The unique microenvironment of tumors, such as dense extracellular matrix, elevated interstitial pressure, and high cell packing density, makes it difficult for drugs to penetrate deep into the tumor tissue, resulting in insufficient drug concentration in the inner regions of the tumor and the inability to completely eradicate all tumor cells. Although concentration driven passive diffusion and receptor-mediated endocytosis-based active penetration have partially addressed the aforementioned issues, any single treatment strategy inevitably has certain limitations. In this regard, our research group has developed a three-metal supramolecular drug complex (Cπ-TMSDC) that combines both passive diffusion and active penetration mechanisms by utilizing the cation-π bridging effect (Figure 1a). This complex formes through the cation-π interaction between two drug monomers. Subsequently, the obtained Cπ-TMSDC can further self-assemble into cation-π-based three-metal supramolecular drug micelles (Cπ-TMSDM). Within the acidic microenvironment of tumor tissues, the cation-π interaction in Cπ-TMSDM initially dissociates, leading to the rapid release of Pt-COOK. Under the influence of a concentration gradient-driven passive diffusion mechanism, platinum drugs rapidly infiltrate the outer cells of the tumor tissue (Figure 1b). Meanwhile, the released Ru-Cur undergoes secondary self-assembly, forming positively charged small micelles that induce receptor-mediated endocytosis. This enables active penetration into the inner solid tumors (Figure 1b). The aforementioned strategies have realized effective penetration of supramolecular drugs into the deep layers of tumors, leading to highly efficient tumor treatment.
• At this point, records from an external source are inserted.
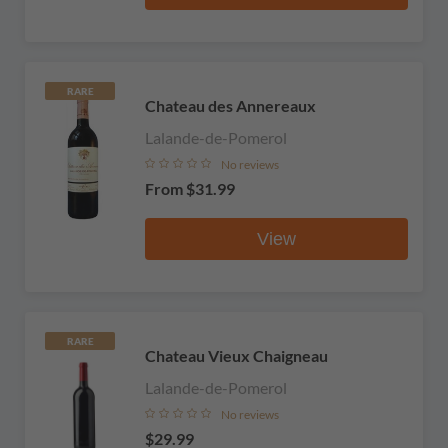
RARE
Chateau des Annereaux
Lalande-de-Pomerol
No reviews
From
$31.99
View
RARE
Chateau Vieux Chaigneau
Lalande-de-Pomerol
No reviews
$29.99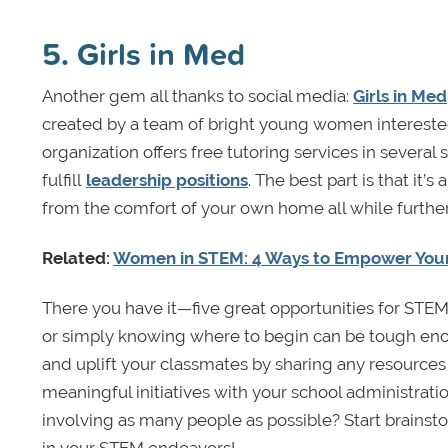
5. Girls in Med
Another gem all thanks to social media:
Girls in Med
created by a team of bright young women interested
organization offers free tutoring services in several 
fulfill
leadership positions
. The best part is that it’
from the comfort of your own home all while furth
Related:
Women in STEM: 4 Ways to Empower Yourse
There you have it—five great opportunities for STEM 
or simply knowing where to begin can be tough eno
and uplift your classmates by sharing any resources
meaningful initiatives with your school administratio
involving as many people as possible? Start brainsto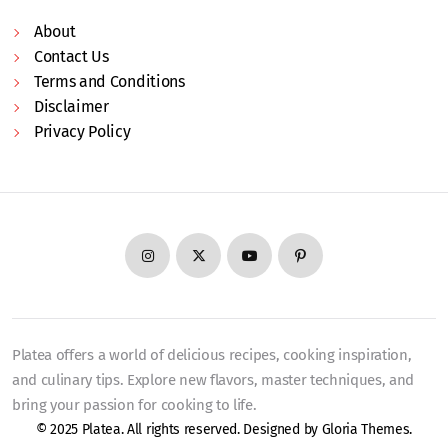
About
Contact Us
Terms and Conditions
Disclaimer
Privacy Policy
Platea offers a world of delicious recipes, cooking inspiration,
and culinary tips. Explore new flavors, master techniques, and
bring your passion for cooking to life.
© 2025 Platea. All rights reserved. Designed by
Gloria Themes
.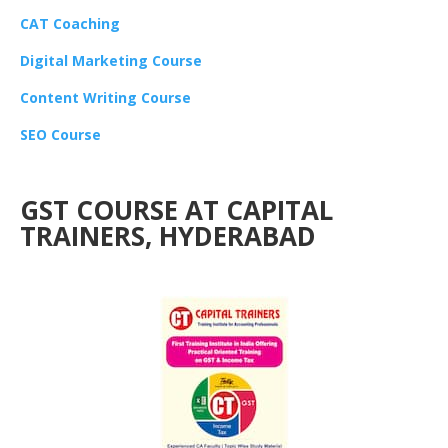
CAT Coaching
Digital Marketing Course
Content Writing Course
SEO Course
GST COURSE AT CAPITAL
TRAINERS, HYDERABAD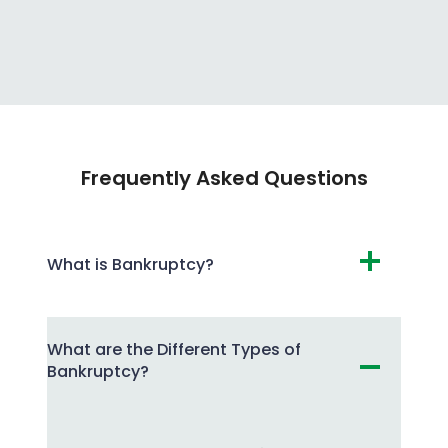
Frequently Asked Questions
What is Bankruptcy?
What are the Different Types of
Bankruptcy?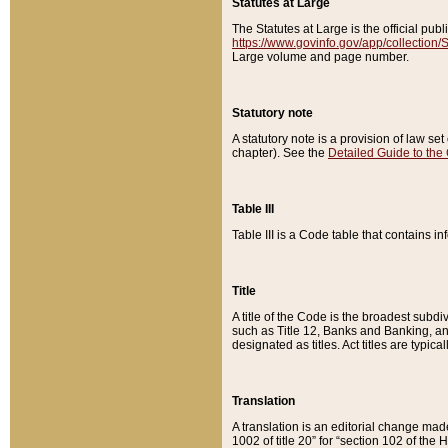
Statutes at Large
The Statutes at Large is the official pu
https://www.govinfo.gov/app/collection
Large volume and page number.
Statutory note
A statutory note is a provision of law se
chapter). See the
Detailed Guide to the
Table III
Table III is a Code table that contains i
Title
A title of the Code is the broadest subd
such as Title 12, Banks and Banking, an
designated as titles. Act titles are typica
Translation
A translation is an editorial change mad
1002 of title 20” for “section 102 of the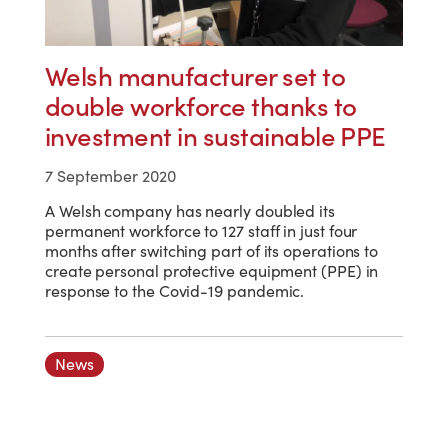
Welsh manufacturer set to
double workforce thanks to
investment in sustainable PPE
7 September 2020
A Welsh company has nearly doubled its
permanent workforce to 127 staff in just four
months after switching part of its operations to
create personal protective equipment (PPE) in
response to the Covid-19 pandemic.
News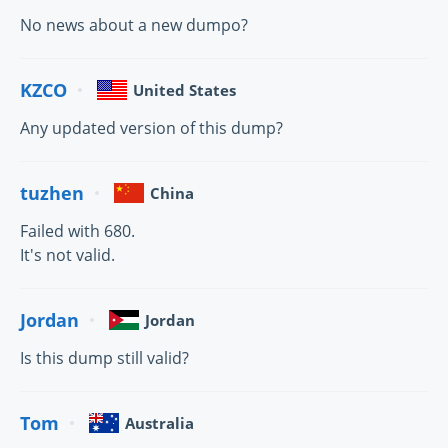
No news about a new dumpo?
KZCO
United States
Any updated version of this dump?
tuzhen
China
Failed with 680.
It's not valid.
Jordan
Jordan
Is this dump still valid?
Tom
Australia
The relevant research findings have been published online in "Advanced Functional Materials."
(Paper link: https://onlinelibrary.wiley.com/doi/10.1002/adfm.202205043).
Doctoral candidate Chengfei Liu from the research group is the first author of the paper, while Associate Professor Li Fan and Professor Wei Tian from the Air Force Medical University are the corresponding authors.